Instructions to follow — Return all lines from the listing below that include the word "ネットワークと共有センター".

*** Records shown ***

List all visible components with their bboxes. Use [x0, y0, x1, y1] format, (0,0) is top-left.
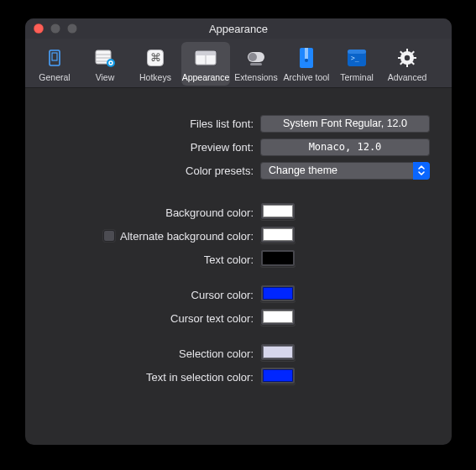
- files-list-font-label: Files list font:: [42, 118, 260, 130]
- tab-label: Advanced: [388, 72, 427, 82]
- svg-rect-26: [413, 57, 416, 59]
- svg-rect-1: [52, 53, 57, 60]
- tab-label: Appearance: [182, 72, 230, 82]
- view-icon: [92, 45, 118, 70]
- gear-icon: [395, 45, 420, 70]
- alternate-background-color-label: Alternate background color:: [120, 230, 254, 243]
- window-title: Appearance: [25, 23, 452, 35]
- svg-rect-15: [250, 63, 262, 65]
- tab-archive-tool[interactable]: Archive tool: [282, 42, 331, 86]
- tab-terminal[interactable]: >_ Terminal: [332, 42, 381, 86]
- preferences-toolbar: General View ⌘: [25, 39, 452, 88]
- svg-point-14: [248, 53, 257, 61]
- tab-hotkeys[interactable]: ⌘ Hotkeys: [131, 42, 180, 86]
- tab-label: General: [39, 72, 70, 82]
- background-color-label: Background color:: [42, 206, 260, 219]
- tab-label: Terminal: [340, 72, 374, 82]
- appearance-icon: [193, 45, 218, 70]
- preview-font-label: Preview font:: [42, 141, 260, 154]
- svg-rect-11: [196, 51, 216, 55]
- selection-color-well[interactable]: [260, 343, 296, 361]
- tab-extensions[interactable]: Extensions: [232, 42, 280, 86]
- color-presets-popup[interactable]: Change theme: [260, 162, 430, 180]
- svg-text:>_: >_: [351, 55, 359, 62]
- svg-rect-20: [348, 50, 366, 54]
- background-color-well[interactable]: [260, 202, 296, 220]
- svg-rect-23: [406, 49, 408, 52]
- tab-view[interactable]: View: [81, 42, 129, 86]
- text-color-well[interactable]: [260, 249, 296, 267]
- text-color-label: Text color:: [42, 253, 260, 266]
- svg-rect-17: [305, 48, 308, 59]
- cursor-color-label: Cursor color:: [42, 289, 260, 301]
- chevron-up-down-icon: [413, 162, 430, 180]
- color-presets-label: Color presets:: [42, 164, 260, 177]
- tab-appearance[interactable]: Appearance: [181, 42, 230, 86]
- tab-label: Extensions: [234, 72, 277, 82]
- appearance-form: Files list font: System Font Regular, 12…: [25, 88, 452, 405]
- svg-point-6: [107, 59, 115, 67]
- svg-point-31: [405, 55, 410, 60]
- preview-font-button[interactable]: Monaco, 12.0: [260, 138, 430, 156]
- files-list-font-button[interactable]: System Font Regular, 12.0: [260, 115, 430, 133]
- hotkeys-icon: ⌘: [143, 45, 168, 70]
- cursor-color-well[interactable]: [260, 285, 296, 302]
- terminal-icon: >_: [344, 45, 369, 70]
- close-window-button[interactable]: [34, 24, 44, 34]
- color-presets-value: Change theme: [260, 164, 413, 176]
- cursor-text-color-label: Cursor text color:: [42, 312, 260, 325]
- alternate-background-checkbox[interactable]: [103, 230, 115, 242]
- general-icon: [42, 45, 67, 70]
- svg-point-18: [305, 59, 308, 62]
- tab-general[interactable]: General: [30, 42, 79, 86]
- svg-text:⌘: ⌘: [150, 51, 161, 64]
- selection-color-label: Selection color:: [42, 347, 260, 360]
- tab-label: Archive tool: [284, 72, 330, 82]
- svg-rect-24: [406, 64, 408, 67]
- tab-label: View: [96, 72, 115, 82]
- text-in-selection-color-well[interactable]: [260, 367, 296, 384]
- titlebar: Appearance: [25, 18, 452, 39]
- archive-tool-icon: [294, 45, 319, 70]
- traffic-lights: [25, 24, 77, 34]
- tab-label: Hotkeys: [139, 72, 171, 82]
- cursor-text-color-well[interactable]: [260, 308, 296, 326]
- tab-advanced[interactable]: Advanced: [383, 42, 432, 86]
- zoom-window-button[interactable]: [67, 24, 77, 34]
- svg-rect-25: [398, 57, 401, 59]
- extensions-icon: [243, 45, 269, 70]
- preferences-window: Appearance General: [25, 18, 452, 445]
- text-in-selection-color-label: Text in selection color:: [42, 371, 260, 384]
- minimize-window-button[interactable]: [50, 24, 60, 34]
- alternate-background-color-well[interactable]: [260, 226, 296, 243]
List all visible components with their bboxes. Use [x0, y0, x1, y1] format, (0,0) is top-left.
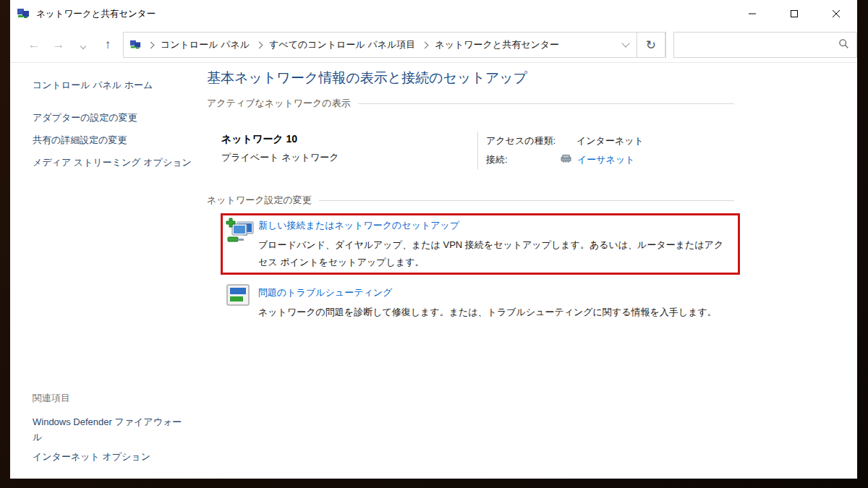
refresh-button[interactable]: ↻: [637, 33, 665, 57]
search-icon[interactable]: [838, 38, 849, 51]
network-profile: プライベート ネットワーク: [221, 151, 339, 164]
section-rule: [319, 200, 734, 201]
breadcrumb-separator-icon: [148, 41, 155, 48]
breadcrumb-network-sharing-center[interactable]: ネットワークと共有センター: [435, 38, 559, 51]
connections-label: 接続:: [486, 153, 508, 166]
network-sharing-center-icon: [17, 7, 30, 20]
sidebar-item-windows-defender-firewall[interactable]: Windows Defender ファイアウォール: [33, 414, 188, 445]
sidebar-item-internet-options[interactable]: インターネット オプション: [33, 450, 150, 463]
setup-new-connection-description: ブロードバンド、ダイヤルアップ、または VPN 接続をセットアップします。あるい…: [258, 236, 732, 271]
troubleshoot-icon: [226, 284, 251, 309]
setup-new-connection-icon: [225, 218, 255, 247]
active-network-divider: [477, 132, 478, 169]
breadcrumb-app-icon: [129, 39, 141, 51]
navigation-toolbar: ← → ↑ コントロール パネル すべてのコントロール パネル項目: [10, 27, 857, 63]
troubleshoot-link[interactable]: 問題のトラブルシューティング: [258, 286, 392, 299]
setup-new-connection-link[interactable]: 新しい接続またはネットワークのセットアップ: [258, 219, 459, 232]
forward-button[interactable]: →: [46, 38, 71, 52]
back-button[interactable]: ←: [22, 38, 46, 52]
search-input[interactable]: [674, 33, 838, 57]
address-dropdown-chevron-icon[interactable]: [615, 33, 637, 57]
sidebar-item-change-advanced-sharing[interactable]: 共有の詳細設定の変更: [33, 134, 127, 147]
maximize-button[interactable]: [773, 0, 815, 27]
nav-buttons: ← → ↑: [22, 38, 120, 52]
breadcrumb-separator-icon: [256, 41, 263, 48]
close-button[interactable]: [815, 0, 857, 27]
address-bar-right: ↻: [615, 33, 665, 57]
sidebar-item-change-adapter-settings[interactable]: アダプターの設定の変更: [33, 111, 137, 124]
desktop-background: ネットワークと共有センター ← → ↑: [0, 0, 868, 488]
network-sharing-center-window: ネットワークと共有センター ← → ↑: [10, 0, 857, 479]
ethernet-icon: [560, 154, 573, 166]
window-title: ネットワークと共有センター: [36, 8, 156, 20]
address-bar[interactable]: コントロール パネル すべてのコントロール パネル項目 ネットワークと共有センタ…: [123, 32, 666, 58]
title-bar: ネットワークと共有センター: [10, 0, 857, 27]
window-controls: [731, 0, 857, 27]
ethernet-link[interactable]: イーサネット: [577, 153, 635, 166]
related-items-header: 関連項目: [33, 392, 70, 405]
access-type-label: アクセスの種類:: [486, 134, 556, 147]
minimize-button[interactable]: [731, 0, 773, 27]
network-name: ネットワーク 10: [221, 133, 297, 146]
page-title: 基本ネットワーク情報の表示と接続のセットアップ: [207, 69, 527, 87]
section-header-active-networks: アクティブなネットワークの表示: [207, 97, 734, 110]
sidebar-item-media-streaming-options[interactable]: メディア ストリーミング オプション: [33, 156, 192, 169]
recent-pages-chevron-icon[interactable]: [71, 38, 95, 52]
search-box: [673, 32, 857, 58]
up-button[interactable]: ↑: [95, 38, 120, 52]
breadcrumb-control-panel[interactable]: コントロール パネル: [161, 38, 250, 51]
access-type-value: インターネット: [576, 134, 644, 147]
sidebar-item-control-panel-home[interactable]: コントロール パネル ホーム: [33, 79, 153, 92]
section-header-change-settings: ネットワーク設定の変更: [207, 194, 734, 207]
troubleshoot-description: ネットワークの問題を診断して修復します。または、トラブルシューティングに関する情…: [258, 304, 750, 321]
breadcrumb-separator-icon: [422, 41, 429, 48]
breadcrumb-all-items[interactable]: すべてのコントロール パネル項目: [269, 38, 415, 51]
section-rule: [358, 103, 734, 104]
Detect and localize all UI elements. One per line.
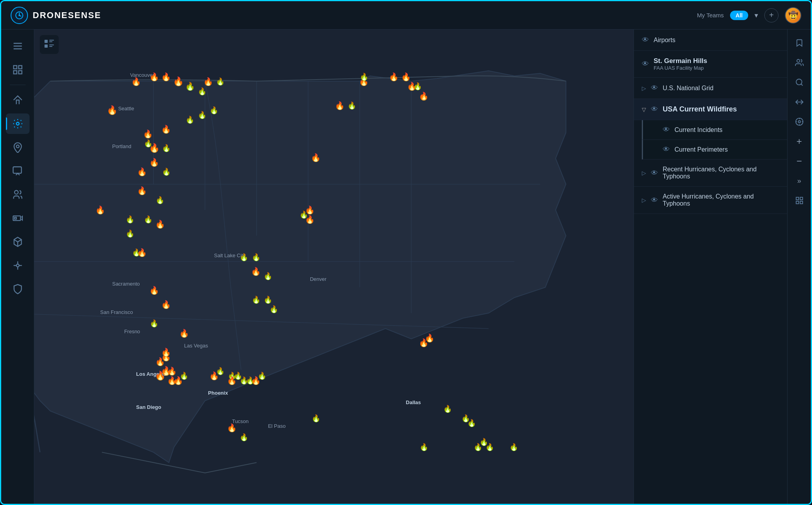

*** End of Records shown ***

Answer —
breadcrumb-network-sharing-center[interactable]: ネットワークと共有センター: [435, 38, 559, 51]
desktop-background: ネットワークと共有センター ← → ↑: [0, 0, 868, 488]
network-sharing-center-window: ネットワークと共有センター ← → ↑: [10, 0, 857, 479]
window-title: ネットワークと共有センター: [36, 8, 156, 20]
title-bar: ネットワークと共有センター: [10, 0, 857, 27]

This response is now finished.